*WHAT TO PRODUCE*
Of the lines below, report only those that contain "court".

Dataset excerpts
↓↓↓
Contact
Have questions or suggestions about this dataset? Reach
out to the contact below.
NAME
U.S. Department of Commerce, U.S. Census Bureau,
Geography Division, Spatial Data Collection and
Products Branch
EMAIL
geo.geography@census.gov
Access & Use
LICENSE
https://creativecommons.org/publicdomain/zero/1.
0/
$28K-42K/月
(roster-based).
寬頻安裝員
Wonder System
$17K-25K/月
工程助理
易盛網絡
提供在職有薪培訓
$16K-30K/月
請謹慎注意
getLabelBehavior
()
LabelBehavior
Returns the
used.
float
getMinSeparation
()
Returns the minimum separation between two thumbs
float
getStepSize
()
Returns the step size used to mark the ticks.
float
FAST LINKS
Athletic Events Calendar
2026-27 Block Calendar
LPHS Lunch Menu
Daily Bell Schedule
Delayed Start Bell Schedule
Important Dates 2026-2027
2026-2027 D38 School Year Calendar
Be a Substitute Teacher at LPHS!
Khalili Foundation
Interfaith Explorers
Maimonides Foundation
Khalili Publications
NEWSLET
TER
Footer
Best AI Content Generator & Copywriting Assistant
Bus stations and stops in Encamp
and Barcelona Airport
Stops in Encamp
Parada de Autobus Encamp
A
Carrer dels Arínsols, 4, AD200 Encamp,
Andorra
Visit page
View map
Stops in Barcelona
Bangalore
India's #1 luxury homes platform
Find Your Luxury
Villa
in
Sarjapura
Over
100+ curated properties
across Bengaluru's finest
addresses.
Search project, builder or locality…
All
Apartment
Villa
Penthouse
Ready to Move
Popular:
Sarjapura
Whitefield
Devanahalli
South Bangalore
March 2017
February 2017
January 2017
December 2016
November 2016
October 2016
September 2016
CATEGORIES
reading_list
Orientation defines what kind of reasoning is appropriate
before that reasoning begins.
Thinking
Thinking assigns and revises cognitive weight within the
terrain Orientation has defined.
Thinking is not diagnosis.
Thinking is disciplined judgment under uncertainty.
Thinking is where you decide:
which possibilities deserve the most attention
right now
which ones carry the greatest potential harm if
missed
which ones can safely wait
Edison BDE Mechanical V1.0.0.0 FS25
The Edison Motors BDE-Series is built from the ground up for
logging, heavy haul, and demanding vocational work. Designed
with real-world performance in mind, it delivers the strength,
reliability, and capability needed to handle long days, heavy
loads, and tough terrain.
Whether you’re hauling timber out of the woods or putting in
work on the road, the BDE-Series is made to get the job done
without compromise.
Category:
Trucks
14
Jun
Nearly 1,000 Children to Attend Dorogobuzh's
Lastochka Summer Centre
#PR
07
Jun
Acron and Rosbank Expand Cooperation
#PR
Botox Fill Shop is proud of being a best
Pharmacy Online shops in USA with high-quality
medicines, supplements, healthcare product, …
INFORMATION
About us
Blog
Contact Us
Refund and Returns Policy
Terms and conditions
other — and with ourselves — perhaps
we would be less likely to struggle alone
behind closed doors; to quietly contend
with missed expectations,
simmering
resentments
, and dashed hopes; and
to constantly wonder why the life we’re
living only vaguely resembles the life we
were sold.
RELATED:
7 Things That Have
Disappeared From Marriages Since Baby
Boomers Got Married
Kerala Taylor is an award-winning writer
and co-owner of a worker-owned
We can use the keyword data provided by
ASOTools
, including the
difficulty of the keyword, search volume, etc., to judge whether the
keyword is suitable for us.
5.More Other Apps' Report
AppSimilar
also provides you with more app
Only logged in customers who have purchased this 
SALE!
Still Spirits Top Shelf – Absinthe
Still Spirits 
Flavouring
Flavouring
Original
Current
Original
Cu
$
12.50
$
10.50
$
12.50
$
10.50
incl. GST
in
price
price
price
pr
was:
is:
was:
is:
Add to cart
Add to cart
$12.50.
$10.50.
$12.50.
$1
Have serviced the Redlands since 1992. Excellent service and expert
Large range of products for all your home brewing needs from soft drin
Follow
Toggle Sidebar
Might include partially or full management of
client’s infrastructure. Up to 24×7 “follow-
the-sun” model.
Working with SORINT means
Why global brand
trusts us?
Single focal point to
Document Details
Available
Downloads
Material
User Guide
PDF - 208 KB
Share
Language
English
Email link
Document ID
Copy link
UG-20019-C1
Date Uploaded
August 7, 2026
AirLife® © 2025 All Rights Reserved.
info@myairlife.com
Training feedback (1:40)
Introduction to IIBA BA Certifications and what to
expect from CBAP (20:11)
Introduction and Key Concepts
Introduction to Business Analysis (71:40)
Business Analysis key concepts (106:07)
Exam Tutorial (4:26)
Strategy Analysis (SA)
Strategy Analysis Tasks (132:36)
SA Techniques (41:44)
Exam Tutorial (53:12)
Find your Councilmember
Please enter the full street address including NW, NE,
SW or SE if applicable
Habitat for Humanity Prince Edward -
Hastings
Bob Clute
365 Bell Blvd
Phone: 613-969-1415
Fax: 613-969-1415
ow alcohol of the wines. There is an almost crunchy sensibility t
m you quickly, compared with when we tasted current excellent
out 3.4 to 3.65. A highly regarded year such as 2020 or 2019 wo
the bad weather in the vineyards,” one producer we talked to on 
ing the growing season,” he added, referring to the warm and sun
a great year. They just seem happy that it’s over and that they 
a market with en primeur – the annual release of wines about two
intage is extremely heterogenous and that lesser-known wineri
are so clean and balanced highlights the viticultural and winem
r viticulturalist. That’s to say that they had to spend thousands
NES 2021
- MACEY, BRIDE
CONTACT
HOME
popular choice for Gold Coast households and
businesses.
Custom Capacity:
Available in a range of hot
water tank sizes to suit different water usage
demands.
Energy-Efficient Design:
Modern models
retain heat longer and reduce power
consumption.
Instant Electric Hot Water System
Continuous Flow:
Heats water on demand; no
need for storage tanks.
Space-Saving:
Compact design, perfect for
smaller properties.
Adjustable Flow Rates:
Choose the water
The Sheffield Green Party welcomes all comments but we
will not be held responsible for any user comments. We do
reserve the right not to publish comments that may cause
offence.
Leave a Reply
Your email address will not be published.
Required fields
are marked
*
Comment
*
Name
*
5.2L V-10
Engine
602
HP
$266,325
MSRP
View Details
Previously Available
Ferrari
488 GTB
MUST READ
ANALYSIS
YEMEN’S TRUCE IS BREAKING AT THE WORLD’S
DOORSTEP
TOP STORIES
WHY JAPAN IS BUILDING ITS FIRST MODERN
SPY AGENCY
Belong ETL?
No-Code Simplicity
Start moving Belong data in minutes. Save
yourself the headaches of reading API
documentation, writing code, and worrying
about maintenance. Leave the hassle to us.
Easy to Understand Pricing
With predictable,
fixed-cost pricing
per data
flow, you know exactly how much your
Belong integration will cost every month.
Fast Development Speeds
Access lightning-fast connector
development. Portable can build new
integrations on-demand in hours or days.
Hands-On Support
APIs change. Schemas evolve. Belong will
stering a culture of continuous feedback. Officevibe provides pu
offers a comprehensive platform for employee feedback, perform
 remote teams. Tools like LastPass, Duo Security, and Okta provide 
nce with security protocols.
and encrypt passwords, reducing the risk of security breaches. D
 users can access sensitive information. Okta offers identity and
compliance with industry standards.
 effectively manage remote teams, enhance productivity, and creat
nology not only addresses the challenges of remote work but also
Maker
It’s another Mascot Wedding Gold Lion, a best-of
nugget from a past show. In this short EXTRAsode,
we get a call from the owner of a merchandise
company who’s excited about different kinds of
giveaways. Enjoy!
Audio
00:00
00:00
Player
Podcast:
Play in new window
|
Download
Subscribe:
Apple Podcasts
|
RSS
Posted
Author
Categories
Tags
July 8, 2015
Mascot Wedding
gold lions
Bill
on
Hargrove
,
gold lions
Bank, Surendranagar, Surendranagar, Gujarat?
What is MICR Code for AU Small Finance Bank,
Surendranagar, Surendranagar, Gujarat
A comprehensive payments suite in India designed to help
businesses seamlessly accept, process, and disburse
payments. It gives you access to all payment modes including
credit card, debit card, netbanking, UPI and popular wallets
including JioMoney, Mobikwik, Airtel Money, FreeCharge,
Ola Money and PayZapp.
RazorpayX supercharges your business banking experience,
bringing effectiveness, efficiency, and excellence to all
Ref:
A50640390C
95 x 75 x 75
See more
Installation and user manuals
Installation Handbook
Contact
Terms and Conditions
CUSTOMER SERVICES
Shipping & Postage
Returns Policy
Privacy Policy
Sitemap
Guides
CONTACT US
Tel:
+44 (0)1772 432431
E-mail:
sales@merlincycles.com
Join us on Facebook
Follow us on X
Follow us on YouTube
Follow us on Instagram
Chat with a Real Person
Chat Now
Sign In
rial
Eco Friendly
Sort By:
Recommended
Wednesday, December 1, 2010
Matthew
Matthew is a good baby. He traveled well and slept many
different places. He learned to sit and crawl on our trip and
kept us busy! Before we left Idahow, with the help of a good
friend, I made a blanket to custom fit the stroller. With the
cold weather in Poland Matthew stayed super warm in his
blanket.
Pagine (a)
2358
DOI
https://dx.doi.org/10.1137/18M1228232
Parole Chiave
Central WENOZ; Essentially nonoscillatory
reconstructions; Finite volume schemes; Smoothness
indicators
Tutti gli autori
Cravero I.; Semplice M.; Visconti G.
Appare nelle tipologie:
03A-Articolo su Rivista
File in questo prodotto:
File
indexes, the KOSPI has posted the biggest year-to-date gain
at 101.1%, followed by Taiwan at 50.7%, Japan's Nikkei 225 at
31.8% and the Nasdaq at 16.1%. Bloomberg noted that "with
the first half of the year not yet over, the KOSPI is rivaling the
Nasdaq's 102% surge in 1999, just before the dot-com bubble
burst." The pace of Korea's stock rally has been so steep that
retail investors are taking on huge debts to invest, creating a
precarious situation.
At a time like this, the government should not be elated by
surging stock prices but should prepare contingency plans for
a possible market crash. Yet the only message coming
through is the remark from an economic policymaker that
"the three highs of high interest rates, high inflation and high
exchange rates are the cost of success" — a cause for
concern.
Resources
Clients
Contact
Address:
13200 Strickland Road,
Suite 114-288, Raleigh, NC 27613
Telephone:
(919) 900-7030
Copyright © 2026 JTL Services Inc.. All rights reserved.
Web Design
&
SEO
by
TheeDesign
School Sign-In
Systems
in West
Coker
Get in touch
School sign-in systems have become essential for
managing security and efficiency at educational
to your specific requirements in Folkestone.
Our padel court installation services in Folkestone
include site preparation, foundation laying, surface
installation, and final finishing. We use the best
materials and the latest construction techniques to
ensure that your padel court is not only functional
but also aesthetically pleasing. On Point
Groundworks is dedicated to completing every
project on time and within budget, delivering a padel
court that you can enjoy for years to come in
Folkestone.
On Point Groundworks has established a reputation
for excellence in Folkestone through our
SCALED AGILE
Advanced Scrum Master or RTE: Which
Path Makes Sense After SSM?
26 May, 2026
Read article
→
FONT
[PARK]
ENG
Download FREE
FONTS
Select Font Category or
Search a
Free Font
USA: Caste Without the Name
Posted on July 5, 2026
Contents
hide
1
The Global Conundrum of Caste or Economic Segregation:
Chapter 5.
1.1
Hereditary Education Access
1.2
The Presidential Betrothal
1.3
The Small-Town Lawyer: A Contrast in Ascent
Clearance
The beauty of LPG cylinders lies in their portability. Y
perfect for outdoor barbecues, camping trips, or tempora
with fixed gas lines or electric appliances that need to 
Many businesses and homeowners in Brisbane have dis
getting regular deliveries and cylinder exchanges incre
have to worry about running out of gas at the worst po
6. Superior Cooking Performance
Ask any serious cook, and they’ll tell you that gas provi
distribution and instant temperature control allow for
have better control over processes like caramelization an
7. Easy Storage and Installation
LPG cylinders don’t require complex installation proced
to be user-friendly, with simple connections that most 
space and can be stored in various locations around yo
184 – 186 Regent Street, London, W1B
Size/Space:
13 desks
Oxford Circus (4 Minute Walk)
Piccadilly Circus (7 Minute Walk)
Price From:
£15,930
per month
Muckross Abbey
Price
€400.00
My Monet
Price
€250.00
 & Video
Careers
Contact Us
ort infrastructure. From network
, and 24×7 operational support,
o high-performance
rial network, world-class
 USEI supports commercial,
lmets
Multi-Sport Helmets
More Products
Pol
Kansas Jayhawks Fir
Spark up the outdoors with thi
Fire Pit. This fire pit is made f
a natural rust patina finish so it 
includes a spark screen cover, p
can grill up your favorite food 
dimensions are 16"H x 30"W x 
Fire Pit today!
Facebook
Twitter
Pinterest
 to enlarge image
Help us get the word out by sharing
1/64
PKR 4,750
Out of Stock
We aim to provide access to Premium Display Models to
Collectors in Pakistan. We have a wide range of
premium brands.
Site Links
↑↑↑
*COMPLETED EXERCISE*
Our padel court installation services in Folkestone
ensure that your padel court is not only functional
court that you can enjoy for years to come in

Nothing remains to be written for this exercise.